‘Bathhouse’ foursome do fine work
Tuesday, June 17, 2008
JOAN E. VADEBONCOEUR
The spirit of Bette Midler hovers over “Bathhouse: The Musical,” Rarely Done Productions’ season closer.
Midler first gained a following with appearances at New York City bathhouses, where gay men could find entertainment and sexual freedom. The musical explores these places through the eyes of Billy, a youth who has just come out of the closet to the dismay and distress of his family.
It is not easy for Billy to express his feelings and he is not welcomed immediately. But, once he dips his toes in the waters, he loses his inhibitions and becomes popular as he meets three men.
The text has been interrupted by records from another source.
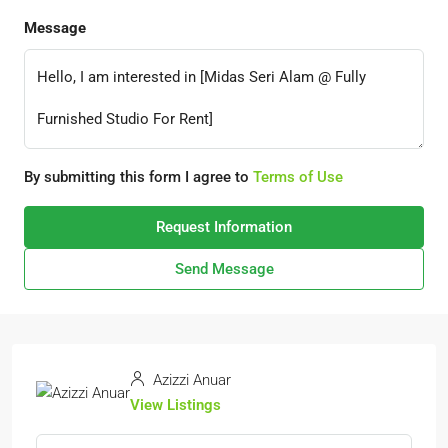
Message
By submitting this form I agree to
Terms of Use
Request Information
Send Message
Azizzi Anuar
View Listings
One of the men is married, a father and a closet gay.
The trio teaches him the ways of bathhouse life and adds tips on how to navigate the dating shoals in and out of the place. Emerging from his shell, Billy becomes relaxed and comfortable in his own person.
Tim Evanicki and Esther Daack have created a musical that, while explicit in its sex simulation, offers some touching moments and some wild hilarity. Gospel and tango music filter into the pop score and culminates with a segment that speaks directly to the hypocrisy of using such tunes as “Can’t Say No” from “Oklahoma!” and “My Favorite Things” from “Sound of Music.”
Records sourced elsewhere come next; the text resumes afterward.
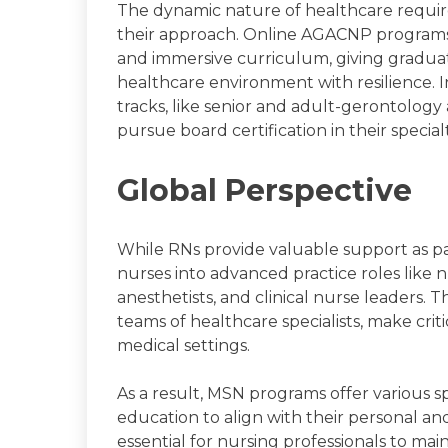
The dynamic nature of healthcare requires
their approach. Online AGACNP programs h
and immersive curriculum, giving gradua
healthcare environment with resilience. I
tracks, like senior and adult-gerontology
pursue board certification in their specialt
Global Perspective
While RNs provide valuable support as p
nurses into advanced practice roles like n
anesthetists, and clinical nurse leaders. 
teams of healthcare specialists, make criti
medical settings.
As a result, MSN programs offer various spe
education to align with their personal and
essential for nursing professionals to ma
Besides David Cotter, whose Billy is a cherubic joy, Alex Allport makes a macho Teddy, Jimmy Wachter is a hoot as the unfettered David, and Peter Irwin shines as Maurice, the married man. Individually and as a group, the foursome are vocally fine.
Director Dan Tursi is responsible for those excellent casting choices and for moving the show along at a brisk clip, as well as making his points with humor and candor, short of offending most of the audience.
Also deserving of credit is musical director Chris Widomski, who demonstrates that a piano can be as effective as a band when the talent and the music are as high caliber as in this production.